JANGAN LUPA LIKE, VOTE AND KOMENNYA YA😘 💕💖
TERIMA KASIH DAN SELAMAT MEMBACA SEMUA😍😘
I LOVE YOU READERS😙💕
...🥀MHKOT2🥀...
Di Kediaman Azura
Kenzie merasa terganggu saat terdengar ketukan pintu yang sangat keras. Yang mana membuat Kenzie menutup kepalanya dengan bantal. Dan Kenzie tambah kesal saat ketukan itu tambah keras.
"B*ngs*t!!!! Apaan sih?!!" Kesal Kenzie sebelum akhirnya membuka pintu. Dilihatnya Alina menatapnya tajam dan langsung menarik telinga putra sulungnya itu.
"Aduh... Aduh!!! Sakit mommy!!! Apaan sih mom?!!!" Pekik Kenzie.
"Apaan?!! Kamu bohong sama mommy kalau nggak ada jam pagi kan?!! Kenapa baru bangun?" Tanya Alina sembari melepaskan jewerannya kasar.
"Aduh... Kan cuman bolos beberapa doang mom... Kepalaku pusing, kayaknya hangov—"
"Apa?? Hangover maksud kamu?? Jadi semalam kamu dari Club lagi?!!! (Mendorong Kenzie masuk ke kamar mandi.) Kamu mandi, ganti baju habis itu turun... Mommy bikinin susu jahe biar nggak terlalu pusing!" Ucap Alina kemudian pergi.
Bamm!!
"Ish! Mommy nyebelin banget sih... Sial!! Kepala gua kek pecah." Ucap Kenzie sembari memegangi kepalanya. Dia pun keluar dari dalam kamar mandi dan mengambil handuk. Setelahnya dia pun kembali masuk kedalam kamar mandi dan membersihkan diri.
Sedangkan di dapur, Alina menyiapkan sop ayam dan susu jahe agar memulihkan keadaan Kenzie. Meskipun dia kesal dan marah, namun Kenzie tetap anaknya. Dan sudah menjadi kewajibannya mengurus dan merawatnya.
"Assalamualaikum, Kami pulang!!!" Ucap si kembar bersamaan kemudian menghampiri Alina dan mencium punggung tangannya.
"Walaikumsalam, loh tumben jam segini udah pulang??" Tanya Alina. Tampak Arka mencuci tangannya bergiliran dengan Raka.
"Raka kebetulan gak ada jadwal futsal." Jawab Raka sembari menyomot bakwan yang di siapkan untuk makan siang.
"Arka juga mom... Pak Miko ada kepentingan jadi nggak ada jadwal band." Timpal Arka sembari duduk disamping saudara kembarnya.
"Oh gitu, bukan mau ketemu Fatimah kan??" Goda Alina pada Arka.
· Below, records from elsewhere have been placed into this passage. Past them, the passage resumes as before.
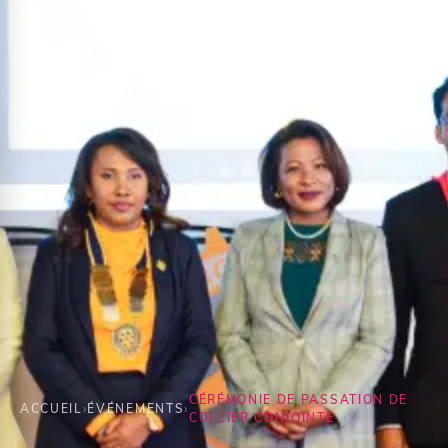
CÉRÉMONIE DE PASSATION DE
ACCUEIL
›
ÉVÉNEMENTS
›
COLLIER CONJOINTE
"Ish, mommy apaan sih." Kesal Arka sembari memanyunkan bibirnya. Yang mana membuat Alina mencubit pipi putranya.
"Aduh, sakit mommy." Kesal Arka.
"Mom, itu sop ayam buat oma??" Tanya Raka.
"Buat abang kamu." Jawab Alina.
"Yah kok buat seporsi doang sih mom?? Arka kan mau." Ucap Arka.
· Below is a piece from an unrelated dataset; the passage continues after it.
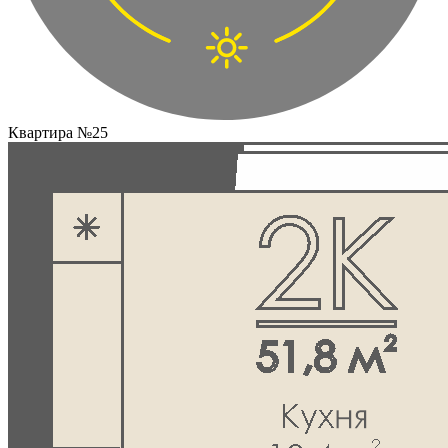
Квартира №25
"Kan ada ikan goreng kesukaan kamu." Ucap Alina. Dan dengan semangat Arka mengambil nasi dan ikan goreng kesukaannya.
"Oh iya, nanti kalian ikut abang kamu ambil jas di butik Oma Zira." Ucap Alina.
"Arka nggak ikut lah mom—umm" Ucapan Arka terjeda lantaran Raka menyumpalnya dengan bakwan.
"Mau ngapain lo?? Ngapelin Fatimah mulu lo." Ucap Raka membuat Arka cemberut sembari mengunyah bakwannya.
"Acaranya ntar malem, kita sekeluarga harus hadir disana... Toh Daddy kan sahabat baiknya." Ucap Alina.
"Iya mom, Arka ikut." Ucap Arka lirih. Raka tersenyum dan merangkul leher saudara kembarnya itu.
"Nah gitu dong... Ntar kita jadi pusat perhatian karena karisma, ketampanan dan kewibawaan." Ucap Raka. Hingga tiba tiba telinganya merasa tertarik. Dan itu ulah Kenzie.
"Aduh sakit!!! Abang apa apaan sih?!!" Kesal Raka.
"Ngimpi ketinggian amat jadi bocah."Ucap Kenzie sembari duduk disamping Arka.
"Emang faktanya kok, buktinya Mia tergila gila sama aku." Ucap Raka percaya diri.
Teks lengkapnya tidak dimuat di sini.